(Stored dataset items)
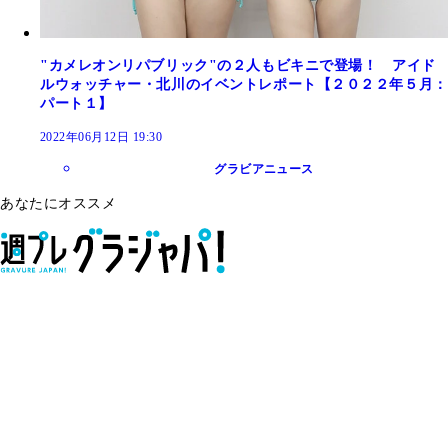
"カメレオンリパブリック"の２人もビキニで登場！ アイド
ルウォッチャー・北川のイベントレポート【２０２２年５月：
パート１】
2022年06月12日 19:30
グラビアニュース
あなたにオススメ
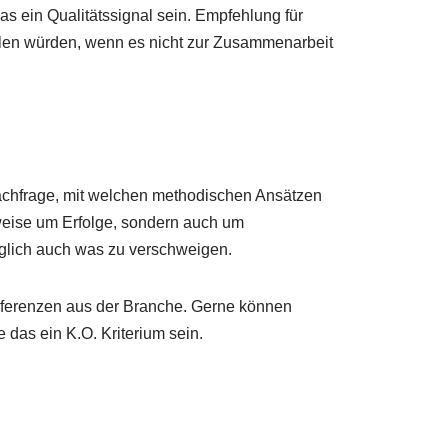
s ein Qualitätssignal sein. Empfehlung für
ehlen würden, wenn es nicht zur Zusammenarbeit
Nachfrage, mit welchen methodischen Ansätzen
weise um Erfolge, sondern auch um
öglich auch was zu verschweigen.
ferenzen aus der Branche. Gerne können
das ein K.O. Kriterium sein.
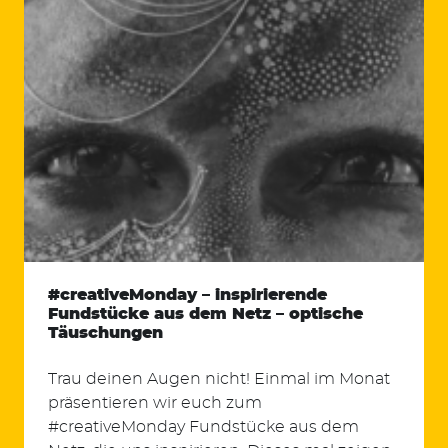
#creativeMonday – inspirierende
Fundstücke aus dem Netz – optische
Täuschungen
Trau deinen Augen nicht! Einmal im Monat
präsentieren wir euch zum
#creativeMonday Fundstücke aus dem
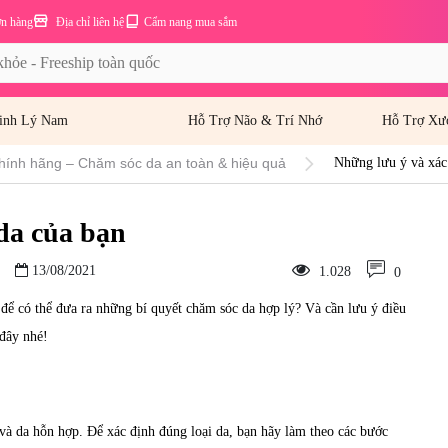
ơn hàng
Địa chỉ liên hệ
Cẩm nang mua sắm
inh Lý Nam
Hỗ Trợ Não & Trí Nhớ
Hỗ Trợ Xư
hính hãng – Chăm sóc da an toàn & hiệu quả
Những lưu ý và xác 
 da của bạn
13/08/2021
1.028
0
để có thể đưa ra những bí quyết chăm sóc da hợp lý? Và cần lưu ý điều
 đây nhé!
và da hỗn hợp. Để xác định đúng loại da, bạn hãy làm theo các bước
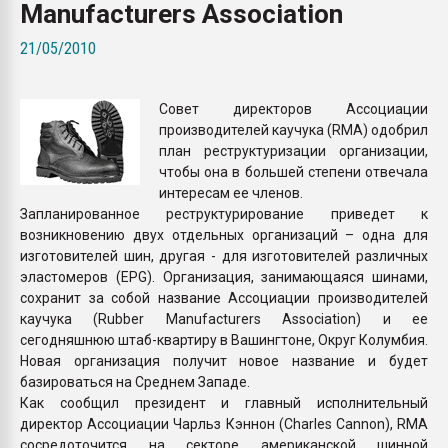
Manufacturers Association
Всё, что касается выду
бутылок
21/05/2010
ПЕРЕЙТИ НА 
Совет директоров Ассоциации
производителей каучука (RMA) одобрил
план реструктуризации организации,
чтобы она в большей степени отвечала
интересам ее членов.
Запланированное реструктурирование приведет к
возникновению двух отдельных организаций – одна для
изготовителей шин, другая - для изготовителей различных
эластомеров (EPG). Организация, занимающаяся шинами,
сохранит за собой название Ассоциации производителей
каучука (Rubber Manufacturers Association) и ее
сегодняшнюю штаб-квартиру в Вашингтоне, Округ Колумбия.
Новая организация получит новое название и будет
базироваться на Среднем Западе.
Как сообщил президент и главный исполнительный
директор Ассоциации Чарльз Кэннон (Charles Cannon), RMA
сосредоточится на секторе американской шинной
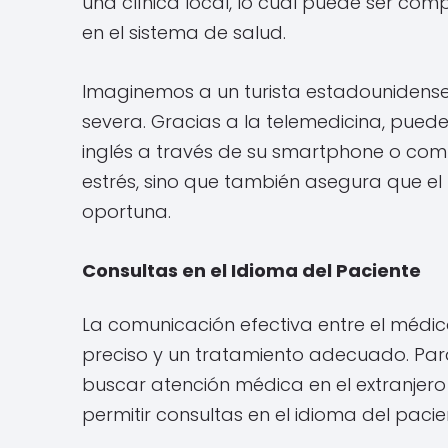
una clínica local, lo cual puede ser com
en el sistema de salud.
Imaginemos a un turista estadounidens
severa. Gracias a la telemedicina, pue
inglés a través de su smartphone o com
estrés, sino que también asegura que el
oportuna.
Consultas en el Idioma del Paciente
La comunicación efectiva entre el médic
preciso y un tratamiento adecuado. Para
buscar atención médica en el extranjero 
permitir consultas en el idioma del pacie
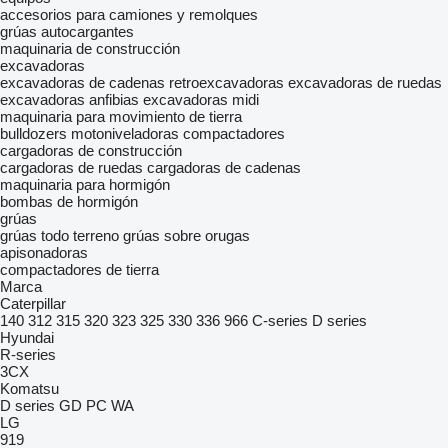
accesorios para camiones y remolques
grúas autocargantes
maquinaria de construcción
excavadoras
excavadoras de cadenas
retroexcavadoras
excavadoras de ruedas
excavadoras anfibias
excavadoras midi
maquinaria para movimiento de tierra
bulldozers
motoniveladoras
compactadores
cargadoras de construcción
cargadoras de ruedas
cargadoras de cadenas
maquinaria para hormigón
bombas de hormigón
grúas
grúas todo terreno
grúas sobre orugas
apisonadoras
compactadores de tierra
Marca
Caterpillar
140
312
315
320
323
325
330
336
966
C-series
D series
Hyundai
R-series
3CX
Komatsu
D series
GD
PC
WA
LG
919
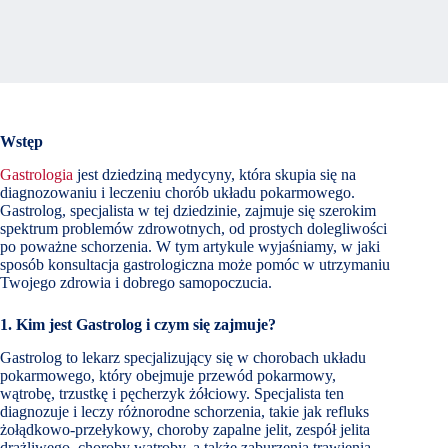
Wstęp
Gastrologia
jest dziedziną medycyny, która skupia się na
diagnozowaniu i leczeniu chorób układu pokarmowego.
Gastrolog, specjalista w tej dziedzinie, zajmuje się szerokim
spektrum problemów zdrowotnych, od prostych dolegliwości
po poważne schorzenia. W tym artykule wyjaśniamy, w jaki
sposób konsultacja gastrologiczna może pomóc w utrzymaniu
Twojego zdrowia i dobrego samopoczucia.
1. Kim jest Gastrolog i czym się zajmuje?
Gastrolog to lekarz specjalizujący się w chorobach układu
pokarmowego, który obejmuje przewód pokarmowy,
wątrobę, trzustkę i pęcherzyk żółciowy. Specjalista ten
diagnozuje i leczy różnorodne schorzenia, takie jak refluks
żołądkowo-przełykowy, choroby zapalne jelit, zespół jelita
drażliwego, choroby wątroby, a także zaburzenia trawienia.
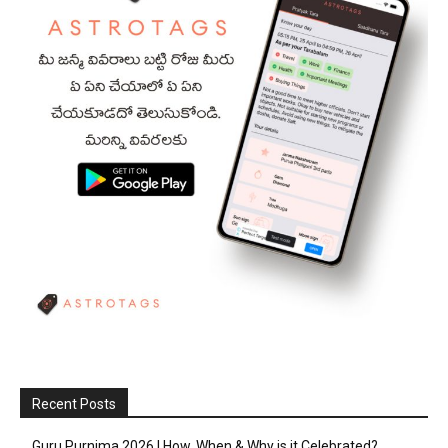
Recent Posts
Guru Purnima 2026 | How, When & Why is it Celebrated?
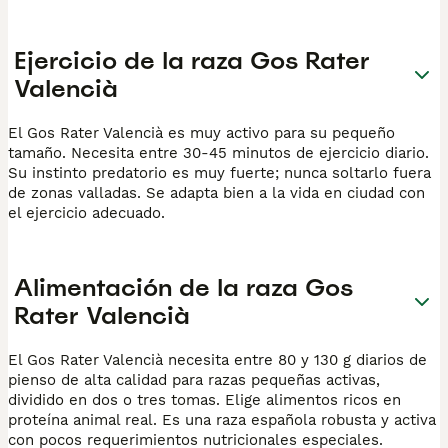
Ejercicio de la raza Gos Rater
Valencià
El Gos Rater Valencià es muy activo para su pequeño
tamaño. Necesita entre 30-45 minutos de ejercicio diario.
Su instinto predatorio es muy fuerte; nunca soltarlo fuera
de zonas valladas. Se adapta bien a la vida en ciudad con
el ejercicio adecuado.
Alimentación de la raza Gos
Rater Valencià
El Gos Rater Valencià necesita entre 80 y 130 g diarios de
pienso de alta calidad para razas pequeñas activas,
dividido en dos o tres tomas. Elige alimentos ricos en
proteína animal real. Es una raza española robusta y activa
con pocos requerimientos nutricionales especiales.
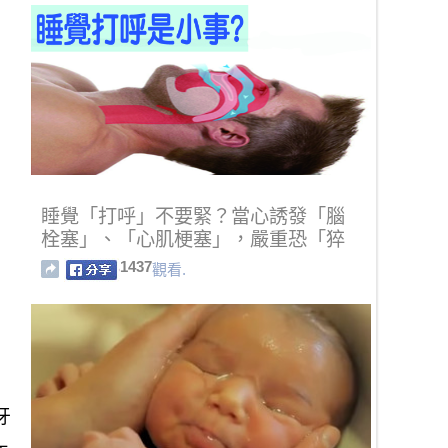
睡覺「打呼」不要緊？當心誘發「腦
栓塞」、「心肌梗塞」，嚴重恐「猝
死」！
1437
觀看.
牙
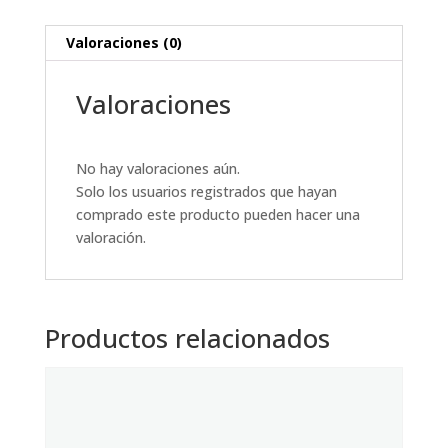
Valoraciones (0)
Valoraciones
No hay valoraciones aún.
Solo los usuarios registrados que hayan
comprado este producto pueden hacer una
valoración.
Productos relacionados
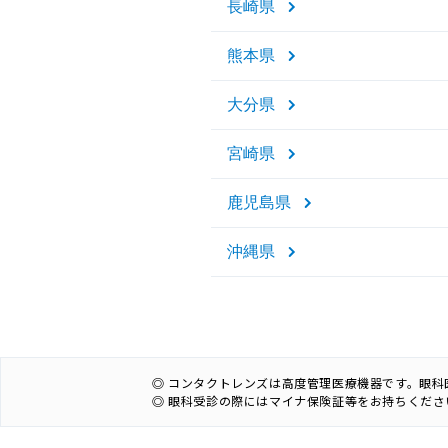
長崎県
熊本県
大分県
宮崎県
鹿児島県
沖縄県
◎ コンタクトレンズは高度管理医療機器です。眼
◎ 眼科受診の際にはマイナ保険証等をお持ちくださ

● **Your objective**
Give back, exactly and without pictures, the stretch of the records above from the line containing "jest dziedziną medycyny, która skupia się na" through the line containing "No hay valoraciones aún.", with both end lines included.

● **Result below**
jest dziedziną medycyny, która skupia się na
diagnozowaniu i leczeniu chorób układu pokarmowego.
Gastrolog, specjalista w tej dziedzinie, zajmuje się szerokim
spektrum problemów zdrowotnych, od prostych dolegliwości
po poważne schorzenia. W tym artykule wyjaśniamy, w jaki
sposób konsultacja gastrologiczna może pomóc w utrzymaniu
Twojego zdrowia i dobrego samopoczucia.
1. Kim jest Gastrolog i czym się zajmuje?
Gastrolog to lekarz specjalizujący się w chorobach układu
pokarmowego, który obejmuje przewód pokarmowy,
wątrobę, trzustkę i pęcherzyk żółciowy. Specjalista ten
diagnozuje i leczy różnorodne schorzenia, takie jak refluks
żołądkowo-przełykowy, choroby zapalne jelit, zespół jelita
drażliwego, choroby wątroby, a także zaburzenia trawienia.
Recent Posts
Guru Purnima 2026 | How, When & Why is it Celebrated?
Ejercicio de la raza Gos Rater
Valencià
El Gos Rater Valencià es muy activo para su pequeño
tamaño. Necesita entre 30-45 minutos de ejercicio diario.
Su instinto predatorio es muy fuerte; nunca soltarlo fuera
de zonas valladas. Se adapta bien a la vida en ciudad con
el ejercicio adecuado.
Alimentación de la raza Gos
Rater Valencià
El Gos Rater Valencià necesita entre 80 y 130 g diarios de
pienso de alta calidad para razas pequeñas activas,
dividido en dos o tres tomas. Elige alimentos ricos en
proteína animal real. Es una raza española robusta y activa
con pocos requerimientos nutricionales especiales.
睡覺「打呼」不要緊？當心誘發「腦
栓塞」、「心肌梗塞」，嚴重恐「猝
死」！
1437
觀看.
牙
Valoraciones (0)
Valoraciones
No hay valoraciones aún.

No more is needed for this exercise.